WASHINGTON – The Trump administration is imposing sanctions on Iran following its recent ballistic missile test.
Officials said the new measures were in response to Iran’s recent ballistic missile test and its support for Huthi rebels in Yemen, who recently targeted a Saudi warship.
The sanctions do not, officials say, mark a retreat from US commitments under the Iran nuclear deal to lift measures targeting Tehran’s alleged bid to build a nuclear warhead.
“Iran is playing with fire — they don’t appreciate how ‘kind’ President Obama was to them. Not me!” Trump tweeted Friday.
US intelligence and Treasury officials are constantly scrutinizing Iran’s networks, looking for evidence of extremist-funding and advanced weapons procurement.
The Trump administration has sought to take a harder line on Iran, banning its citizens from entering the U.S. and accusing the nation of interfering in the affairs of U.S. allies in the Middle East.
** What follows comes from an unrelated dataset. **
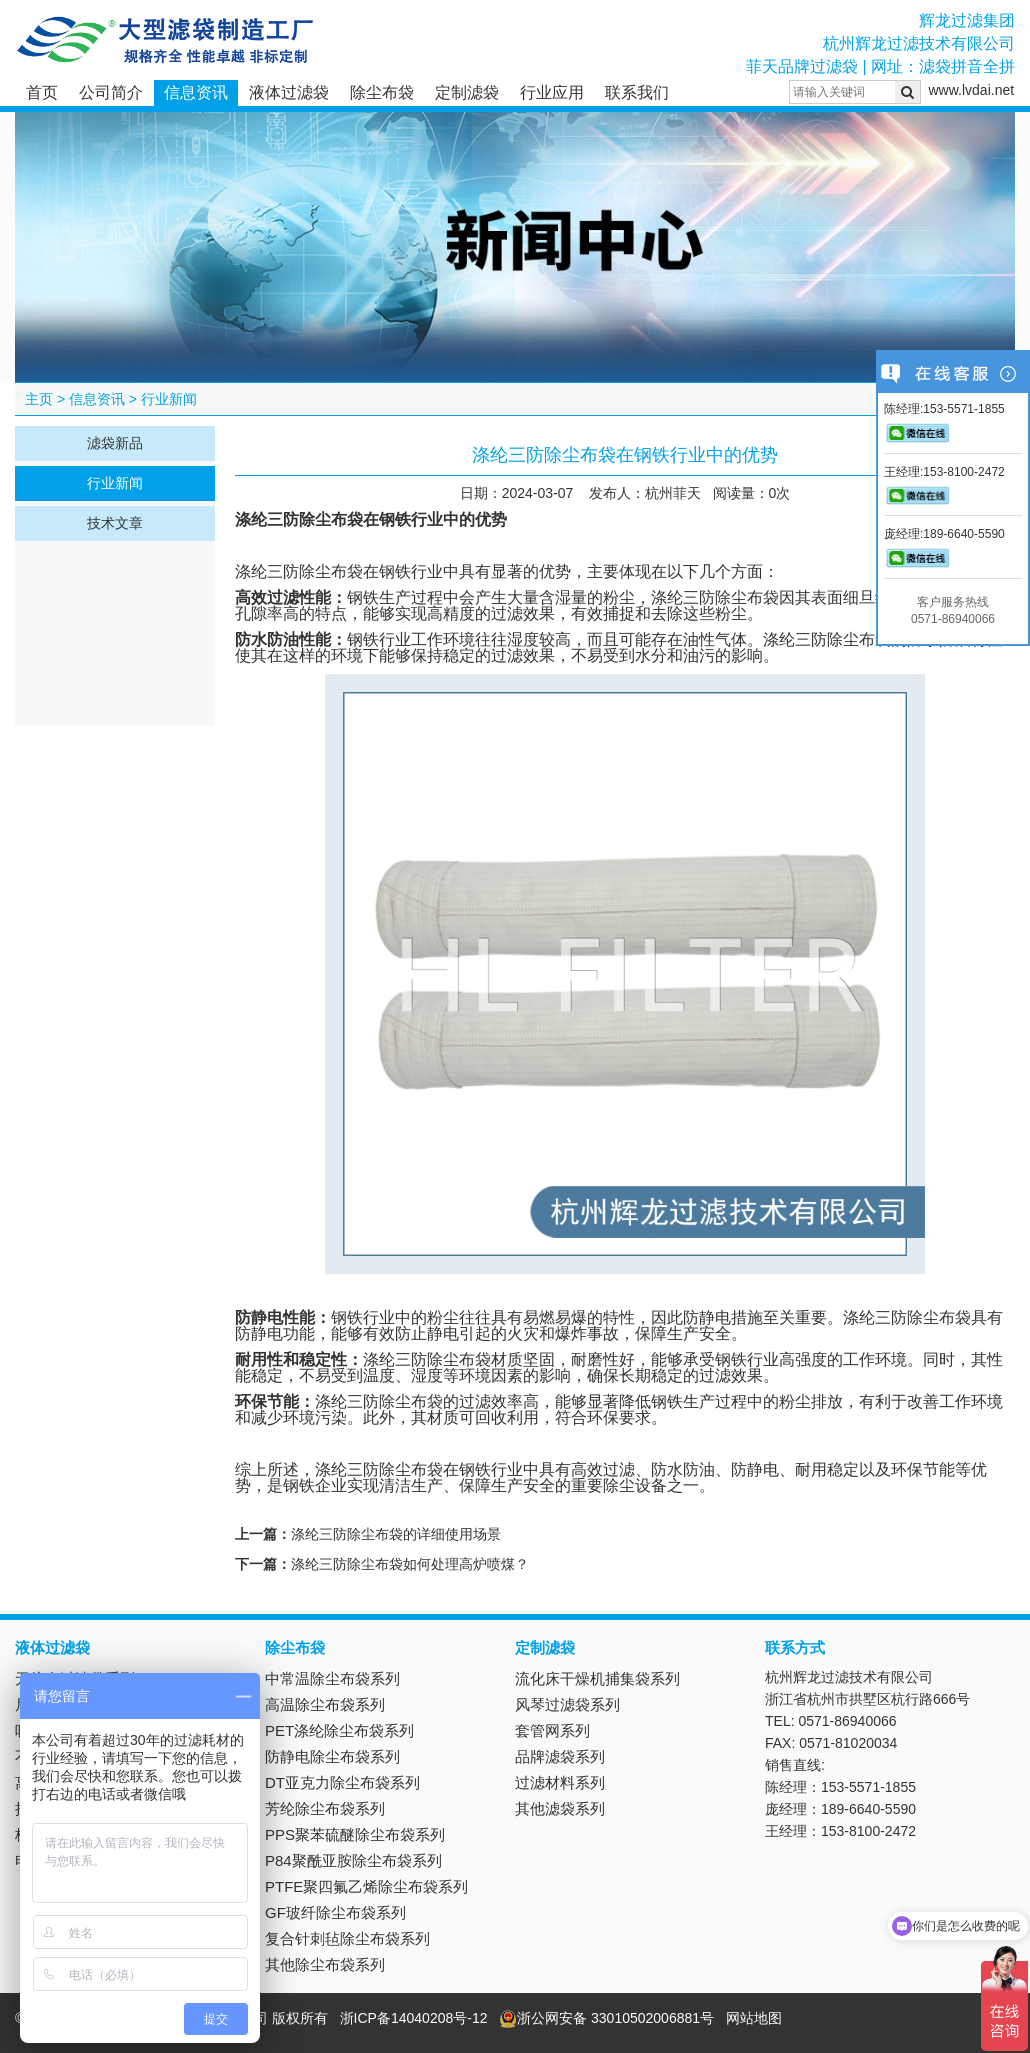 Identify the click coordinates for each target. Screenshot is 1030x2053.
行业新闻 (169, 399)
But the sanctions announced Friday were limited in scope, serving mostly as a warning signal.
“These are not major players,” Sam Cutler, a sanctions lawyer at Horizon Client Access in Washington, said of those on the list. “It seems to be a follow-up on a previous action that the Obama administration took in terms of identifying people in existing networks that had been previously sanctioned. I see this as consistent with prior policy rather than anything new, the rhetoric notwithstanding.”
In a statement Friday morning, the Treasury Department published a list of 13 individuals and 12 entities facing new restrictions for supporting the missile program, having links to terrorism or providing support for Iran’s hard-line Islamic Revolutionary Guard Corps. The entities include companies based in Tehran, United Arab Emirates, Lebanon and China, Bloomberg reported.